In der Folgezeit distanzierten sich die mykophysitischen Kirchen zunehmend von den offiziellen Kirchen des Römischen Reiches (lateinisch und byzantinisch), die chalkedonisch waren und von den Kaisern unterstützt wurden, und wurden daher "Melkiten" genannt (von "malik": arabisch für König oder Kaiser, Übersetzung aus dem griechischen "basileus"). Folglich waren die kaiserlichen Herrscher gegen sie. Sie begünstigten daher die arabisch-islamische Eroberung, um der byzantinischen Verfolgung zu entgehen und als geschützte Gemeinschaft zu gelten, auch wenn sie nach muslimischem Recht einer höheren Besteuerung unterworfen waren. Das muslimische Recht sah vor, dass Christen wie Juden "Dhimmi" waren, Bürger zweiter Klasse, die besonderen Beschränkungen unterworfen waren, wie dem Verbot, sich öffentlich zu ihrem Glauben zu bekennen, neue Gotteshäuser zu errichten, die über die zur Zeit der islamischen Eroberung bereits bestehenden hinausgingen, zu missionieren und so weiter.

Ökumenischer Ansatz

Ab dem 13. Jahrhundert verschlechterten sich die Lebensbedingungen der koptischen Christen, was zu einer Annäherung eines Teils der Gemeinschaft an die Kirche von Rom führte. Heute gibt es eine koptisch-katholische Kirche (wenn auch eine Minderheitskirche, die in Gemeinschaft mit Rom steht), die mit der koptisch-orthodoxen Mehrheitskirche (an deren Spitze der Papst von Alexandria, Patriarch des Markus-Stuhls, steht) und mit anderen Minderheitskirchen (griechisch-orthodox, armenisch, syrisch, protestantisch usw.) koexistiert.

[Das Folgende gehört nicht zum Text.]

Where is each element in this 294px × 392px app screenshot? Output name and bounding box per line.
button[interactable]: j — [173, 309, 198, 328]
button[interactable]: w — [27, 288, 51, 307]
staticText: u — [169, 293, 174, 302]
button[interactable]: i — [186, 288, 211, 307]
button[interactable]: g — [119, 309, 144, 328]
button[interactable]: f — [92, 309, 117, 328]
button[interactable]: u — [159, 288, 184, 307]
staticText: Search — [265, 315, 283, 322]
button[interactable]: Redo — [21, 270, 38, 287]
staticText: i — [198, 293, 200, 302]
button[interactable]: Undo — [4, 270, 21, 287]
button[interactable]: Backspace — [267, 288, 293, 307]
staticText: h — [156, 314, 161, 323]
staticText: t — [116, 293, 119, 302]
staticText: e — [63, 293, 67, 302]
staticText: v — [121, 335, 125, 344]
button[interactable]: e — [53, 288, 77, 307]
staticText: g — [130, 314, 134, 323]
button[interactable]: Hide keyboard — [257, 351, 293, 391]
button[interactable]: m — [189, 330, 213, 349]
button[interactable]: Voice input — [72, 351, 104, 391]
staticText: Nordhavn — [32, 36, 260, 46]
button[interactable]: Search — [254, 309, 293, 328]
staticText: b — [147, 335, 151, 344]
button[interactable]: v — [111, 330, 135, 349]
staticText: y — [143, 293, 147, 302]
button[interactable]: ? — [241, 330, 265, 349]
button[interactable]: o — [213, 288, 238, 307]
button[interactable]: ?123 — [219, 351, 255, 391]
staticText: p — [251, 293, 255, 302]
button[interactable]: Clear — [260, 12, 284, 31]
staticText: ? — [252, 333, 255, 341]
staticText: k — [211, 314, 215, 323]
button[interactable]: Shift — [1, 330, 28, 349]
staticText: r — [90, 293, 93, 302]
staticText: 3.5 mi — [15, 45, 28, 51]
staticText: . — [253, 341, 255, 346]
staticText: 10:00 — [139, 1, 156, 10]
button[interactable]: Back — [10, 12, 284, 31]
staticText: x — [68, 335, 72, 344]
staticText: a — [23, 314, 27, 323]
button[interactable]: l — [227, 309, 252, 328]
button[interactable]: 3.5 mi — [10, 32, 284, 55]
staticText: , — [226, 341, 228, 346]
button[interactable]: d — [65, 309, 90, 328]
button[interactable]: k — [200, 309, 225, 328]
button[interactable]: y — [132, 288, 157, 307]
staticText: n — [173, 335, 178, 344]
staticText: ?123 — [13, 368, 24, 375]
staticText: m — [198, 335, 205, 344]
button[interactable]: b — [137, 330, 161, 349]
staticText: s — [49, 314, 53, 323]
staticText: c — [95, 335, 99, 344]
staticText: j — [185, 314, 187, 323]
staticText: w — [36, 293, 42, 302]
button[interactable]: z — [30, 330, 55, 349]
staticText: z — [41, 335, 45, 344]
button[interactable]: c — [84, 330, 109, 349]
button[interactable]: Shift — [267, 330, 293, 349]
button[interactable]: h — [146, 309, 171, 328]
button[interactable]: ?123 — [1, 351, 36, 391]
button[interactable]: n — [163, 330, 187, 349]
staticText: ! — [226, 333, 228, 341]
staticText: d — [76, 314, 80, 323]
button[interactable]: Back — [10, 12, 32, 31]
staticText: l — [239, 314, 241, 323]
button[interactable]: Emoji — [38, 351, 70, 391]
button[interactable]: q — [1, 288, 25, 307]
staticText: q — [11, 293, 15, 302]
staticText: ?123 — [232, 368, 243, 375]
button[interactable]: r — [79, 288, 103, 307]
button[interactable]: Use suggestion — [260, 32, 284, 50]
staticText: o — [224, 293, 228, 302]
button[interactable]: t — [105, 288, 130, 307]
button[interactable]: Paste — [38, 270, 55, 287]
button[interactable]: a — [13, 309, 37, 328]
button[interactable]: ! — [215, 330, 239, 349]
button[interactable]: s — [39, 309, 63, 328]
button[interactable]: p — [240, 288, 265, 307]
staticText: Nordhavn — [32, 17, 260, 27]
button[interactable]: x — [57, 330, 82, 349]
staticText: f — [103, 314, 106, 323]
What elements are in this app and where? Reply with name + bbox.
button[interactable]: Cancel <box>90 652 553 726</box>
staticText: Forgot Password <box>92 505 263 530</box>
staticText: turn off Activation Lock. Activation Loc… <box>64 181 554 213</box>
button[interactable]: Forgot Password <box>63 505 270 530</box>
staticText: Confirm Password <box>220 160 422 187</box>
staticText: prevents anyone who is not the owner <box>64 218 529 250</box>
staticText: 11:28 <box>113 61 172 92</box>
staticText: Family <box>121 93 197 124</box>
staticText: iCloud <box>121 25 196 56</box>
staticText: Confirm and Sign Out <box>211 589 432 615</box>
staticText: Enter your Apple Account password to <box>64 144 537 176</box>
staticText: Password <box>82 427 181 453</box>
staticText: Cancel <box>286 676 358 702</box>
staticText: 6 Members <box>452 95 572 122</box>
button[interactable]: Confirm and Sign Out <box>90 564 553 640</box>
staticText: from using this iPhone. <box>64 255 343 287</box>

Nach dem Zweiten Vatikanischen Konzil kam es zu einer Annäherung zwischen der katholischen und der koptisch-orthodoxen Kirche durch einen fruchtbaren ökumenischen Dialog, der 1973 zum ersten Treffen zwischen Papst Paul VI. und dem koptischen Patriarchen Shenuda III. seit fünfzehn Jahrhunderten und zu einer gemeinsamen Erklärung führte, in der eine offizielle Einigung über die Christologie zum Ausdruck gebracht und ein jahrhundertelanges Missverständnis und gegenseitiges Misstrauen beendet wurde:

"Wir glauben, dass unser Herr, Gott und Erlöser Jesus Christus, das fleischgewordene Wort, vollkommen in seiner Gottheit und vollkommen in seinem Menschsein ist. Er hat Sein Menschsein mit Seinem Göttlichen eins gemacht, weder vermischt noch verwechselt. Seine Göttlichkeit wurde nicht einen Augenblick oder einen Wimpernschlag lang von Seiner Menschlichkeit getrennt. Zugleich verwerfen wir die Lehre des Nestorius und des Eutyches".

Der AutorGerardo Ferrara

Schriftstellerin, Historikerin und Expertin für Geschichte, Politik und Kultur des Nahen Ostens.